Digital Platform Success and Event Architecture
Organizations are twice as likely to have a successful digital platform if event-driven architecture (EDA) is used to build that platform. Based on a survey of 200 IT leaders conducted half a year ago, the “Gartner 2020 Building Digital Platforms Study” identified the digital platforms’ goals (e.g., efficiency, business growth) and respondents rated success based on these criteria. Overall, 67% of IT leaders with a highly successful digital platform utilize EDA. Among the remaining three-quarters of the study, only 28% utilize EDA in their platforms.

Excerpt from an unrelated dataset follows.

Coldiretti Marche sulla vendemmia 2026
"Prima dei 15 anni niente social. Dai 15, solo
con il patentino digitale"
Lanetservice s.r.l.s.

Does event-driven architecture by itself make a platform more successful? Probably not, but it is a better indicator that modern software design approaches are being used than say cloud native and agile/DevOps, both of which have become prerequisites. Although streaming data usually utilizes EDA it just describes a narrow type of technology implementation rather than an approach that can produce business value. Terms like microservices and serverless were not included in the survey question, but they have been tainted by marketing hype. For now, “event-driven architecture” appears to be a good indicator that modern software engineering practices are being utilized.
Digital technology platforms are a broad category that describes a set of services and capabilities brought together to create applications, apps and workflows. They are usually are not sold as a single unit by an outside vendor but may compete with offerings that bill themselves as PaaS, especially those that claim to have a niche use case. One such specialty is multi-experience development experience platforms (MXDPs), which centralize development activities to ensure consistent user experience across web, mobile, wearable, conversational and immersive touchpoints. Although we are skeptical of newly coined names for technology markets, this caught our eye because low code vendors such as OutSystems and Mendix are positioning products into this space. The value-proposition for developers is that they become more efficient if they can reduce the number of tools used.

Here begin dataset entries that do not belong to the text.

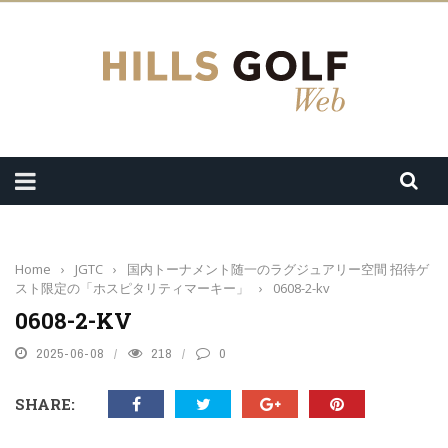
Home
›
JGTC
›
国内トーナメント随一のラグジュアリー空間 招待ゲ
スト限定の「ホスピタリティマーキー」
›
0608-2-kv
0608-2-KV
2025-06-08
218
0
SHARE: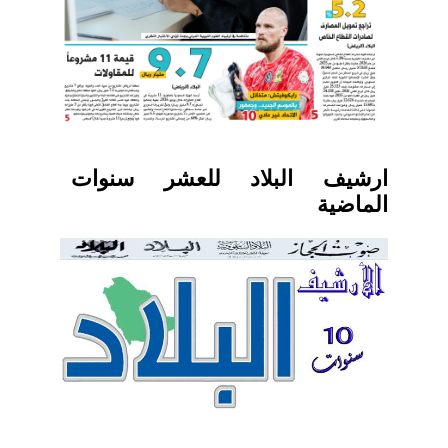
ارشيف البلاد للعشر سنوات
الماضية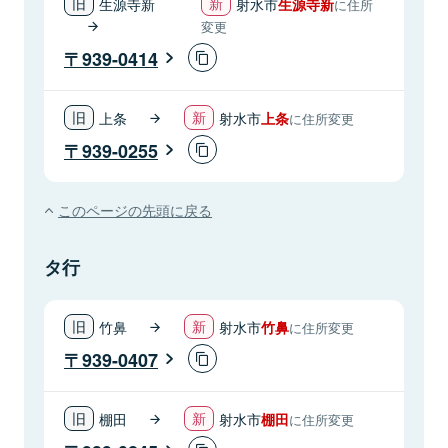
生源寺新
射水市
生源寺新
に住所
変更
939-0414
上条
射水市
上条
に住所変更
939-0255
このページの先頭に戻る
タ行
竹鼻
射水市
竹鼻
に住所変更
939-0407
棚田
射水市
棚田
に住所変更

Adoption of platforms is still not universal, with 63% of respondent organizations in the “2020 State of DevOps Report” using self-service platforms used to build and deliver applications or service. If there is one platform, there are probably many. Of companies with a platform, half have at least four. The report also found that as a company’s DevOps maturity gradually rises, so does the likelihood it treats the platform like a product itself. When this occurs, a platform team becomes accountable and success becomes more likely.